This course focuses on how businesses can derive value from implementing AI & Machine Learning (ML) in core operational activities across different industries.
Module 1: Introduction to AI & Machine Learning:
·Demystifying AI & ML: Understanding key terms, capabilities, and their differences.
·Understanding the role of data in AI & ML: Data collection, pre-processing, and ethical considerations.
Module 2: AI in Action: Business Applications Across Industries (Intermediate):
Finance:
·Fraud Detection: AI algorithms analyze transaction patterns to identify and prevent fraudulent activity (e.g., FICO Falcon Fraud, NICE Actimize).
·Algorithmic Trading: AI-powered systems analyze market data and execute trades based on pre-defined strategies (e.g., Kensho, Quantopian).
Healthcare:
·Medical Diagnosis: AI assists doctors in analyzing medical images (X-rays,
MRIs) for disease detection (e.g., Zebra Medical Vision, Paige).
·Virtual Assistants for Patient Support: AI-powered chatbots answer patient inquiries, schedule appointments, and provide basic medical information (e.g., Babylon Health, Ada).
Module 3: AI for Customer Experience (Intermediate):
Retail:
·Personalized Product Recommendations: Recommendation engines
powered by AI suggest relevant products to customers based on their browsing history and purchase behavior (e.g., Amazon Recommender Systems, Salesforce Einstein).
·Chatbots for Customer Service: AI-powered chatbots handle basic customer inquiries, provide 24/7 support, and escalate complex issues to human agents (e.g., ManyChat, Drift).
Logistics & Transportation:
·Route Optimization: AI algorithms analyze traffic patterns and real-time data
to optimize delivery routes, saving time and fuel (e.g., Google Maps Platform,
HERE Technologies).
·Predictive Maintenance: Similar to manufacturing, AI predicts potential
failures in vehicles, enabling preventive maintenance and avoiding
breakdowns (e.g., IBM Maximo Asset Management, Uptake).

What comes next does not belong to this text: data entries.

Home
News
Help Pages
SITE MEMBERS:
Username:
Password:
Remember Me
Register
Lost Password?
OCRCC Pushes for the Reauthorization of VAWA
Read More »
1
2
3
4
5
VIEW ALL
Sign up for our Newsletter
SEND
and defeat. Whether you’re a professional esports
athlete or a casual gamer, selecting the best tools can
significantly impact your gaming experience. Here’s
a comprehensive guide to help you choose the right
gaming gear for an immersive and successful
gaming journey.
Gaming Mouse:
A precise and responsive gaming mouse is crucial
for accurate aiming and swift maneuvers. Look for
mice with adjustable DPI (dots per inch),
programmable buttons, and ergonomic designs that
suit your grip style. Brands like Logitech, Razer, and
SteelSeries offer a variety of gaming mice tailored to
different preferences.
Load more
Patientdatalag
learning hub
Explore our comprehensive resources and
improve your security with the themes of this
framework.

Customer Service (General):
·Sentiment Analysis: AI analyzes customer feedback (textual or audio) to
understand sentiment and identify areas for improvement (e.g., Microsoft
Azure Text Analytics, Amazon Comprehend).
·Voice Assistants for Customer Support: Virtual assistants powered by AI
respond to customer voice queries, providing information and resolving basic issues (e.g., Amazon Alexa for Business, Google Assistant for Business).
Module 4: Deriving Value from AI & ML (Intermediate):
·Building a Business Case for AI & ML: Identifying potential applications and demonstrating ROI for your organization.
·Selecting the Right AI & ML Tools: Matching your needs with available technologies and platforms.
·Implementation Strategies: Planning and executing AI & ML projects within your organization, considering ethical considerations and potential risks.
Module 5: The Future of AI & Business (Advanced):
·Emerging trends in AI & ML: Exploring advancements in AI, their potential impact on business, and ethical considerations for the future.
·Developing an AI & ML roadmap: Planning for long-term integration of AI & ML into your business operations.